Juanita covered her mouth. “Oh no, she died?”
Jose nodded. “Fucked my mentor around, you know. Rider sorta stood in every now and then for my dad, who died real young.” He stared at her, smoothing his hand across the seat. “Dude left here, went to go lose himself in a bottle for a while to get over the loss, then little by little, once a year, he’d come back all sick for my nana to heal him. After a few days, he’d hang around and chill out with me… tell me stuff about me having a nose like him—a schnoz, he called it.” Jose looked at her, hoping she’d understand. “Said I was a tracker, and needed to learn how to shoot dead-aim. Then he’d get all weird about legends and shit, talking about my destiny… would start sounding like Pops.”
“He must have been in a lot of pain.”
Jose nodded, his eyes locked on her sad gaze. “Until I met you, I couldn’t really get with how deep it was for him.” He shrugged and looked out into the distance. “One day he said he wasn’t coming back for a while. The year I graduated high school… said to keep his lady clean, talking about this silver and black beauty that purrs in your crotch. Said where he was going he didn’t need a chopper.” The hard memory got caught in the lump in Jose’s throat behind his Adam’s apple, and he drew in a shuddering breath to dislodge it. “It’s been years—ain’t seen or heard from him. I keep the bike clean, polished, hoping he didn’t do something crazy like put a bullet in his skull. He’d said he was gonna go join a band, some warriors or something.” Jose let a hard breath out. “Who knows?”
Juanita slid down off the rail and came to his side, her graceful hand touching his forearm. “You keep the bike clean for him, okay? He’ll come back.”
“It’s cool,” Jose said, kicking a pebble away from a tire. “I’m just glad you believe me and didn’t think I got it dealing drugs, like my mother. Have it her way and she’d take it to the scrap metal yard.” Jose walked around the bike, his fingers grazing surfaces. “This is a custom-kitted Harley that the man designed and funked out himself.”
“It’s beautiful,” she murmured, not sure what to say as she watched him go inside himself and bleed.
“It’s a fucking fingerprint, a one-of-a-kind work of art. It’s in every drawing I do. Respect,” he said, his gaze catching hers in a sudden trap. “He told me a story about how he’d ridden this halfway across the country with his woman bleeding on it after a demon attack. Until I saw what we saw, I didn’t believe him. I thought it was the bottle and bullshit talking. But that night, last night, when you were on the back of this night rider, all I kept doing was praying to God—‘ride me like the night wind, let me make it without one of those things slashing my woman,’ that was my prayer. ‘Don’t let me drop the bike on a spinout.’”

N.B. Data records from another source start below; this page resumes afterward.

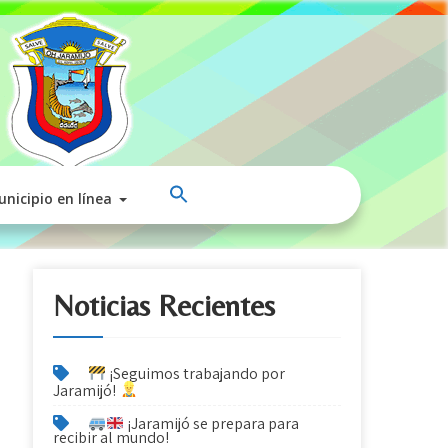
nicipio en línea
Noticias Recientes
¡Seguimos trabajando por
Jaramijó!
¡Jaramijó se prepara para
recibir al mundo!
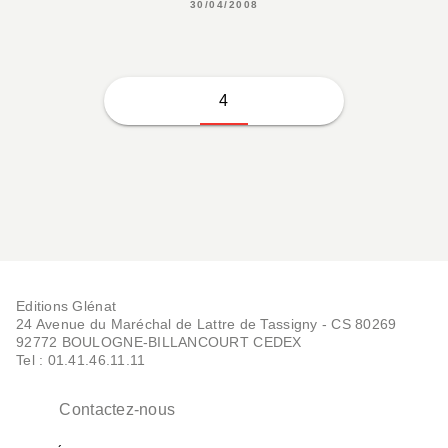
30/04/2008
4
Editions Glénat
24 Avenue du Maréchal de Lattre de Tassigny - CS 80269
92772 BOULOGNE-BILLANCOURT CEDEX
Tel : 01.41.46.11.11
Contactez-nous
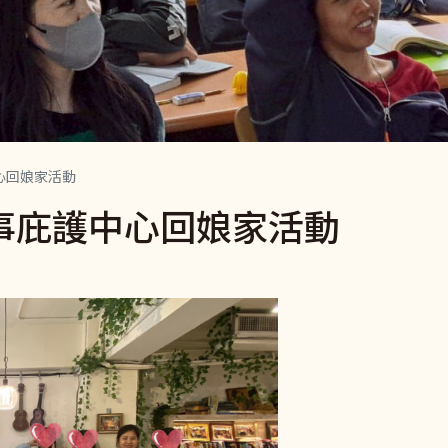
心回娘家活動
事庇護中心回娘家活動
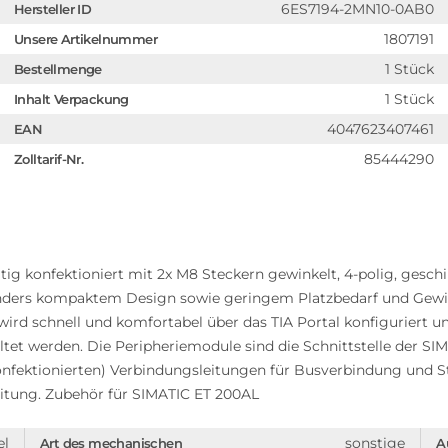
6ES7194-2MN10-0AB0
Hersteller ID
1807191
Unsere Artikelnummer
1 Stück
Bestellmenge
1 Stück
Inhalt Verpackung
4047623407461
EAN
85444290
Zolltarif-Nr.
tig konfektioniert mit 2x M8 Steckern gewinkelt, 4-polig, gesc
ders kompaktem Design sowie geringem Platzbedarf und Gewicht.
rd schnell und komfortabel über das TIA Portal konfiguriert
tet werden. Die Peripheriemodule sind die Schnittstelle der S
konfektionierten) Verbindungsleitungen für Busverbindung und
eitung. Zubehör für SIMATIC ET 200AL
el
sonstige
Art des mechanischen
A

“You didn’t drop me, and nothing touched me, Jose,” she said in a near whisper.
He glanced up at the waning sun and then stared at her. “If something like that ever were to happen to you, I’d be messed up—just like him. And he told me some crazy shit, that I’ve never told another living soul… said to bring me back his bike and he’d buy me my own, when I was ready to go demon-hunting with him.” Jose raked his hair. “Said I’d be coming into some special powers, would learn how to track a scent like a bloodhound. Would join some underground group of warriors who had to protect this chick called a Neteru, or something, whatever that is. Then Pops keeps saying that I have Thunderbird in me, whatever that shit means. All I know is, since last night, my nose is… it’s like I can tell the time of day without a watch, and can separate out scents like a damned hunting beagle. I don’t know what I’m trying to say; all I know is the burgers and fries are done—and I shouldn’t know that!”
“Let’s go get our food and go home,” she said as calmly as possible. She used her voice as a gentle prod, not fully understanding Jose’s angst but feeling everything he’d said in her marrow.
He seemed so bewildered that she simply threaded her arm around his waist and leaned her head on his shoulder, walking him toward the diner. But as they stood at the register and waited for their food to be bagged, her gaze locked with her reflection in the shiny aluminum panels above the kitchen pass-through.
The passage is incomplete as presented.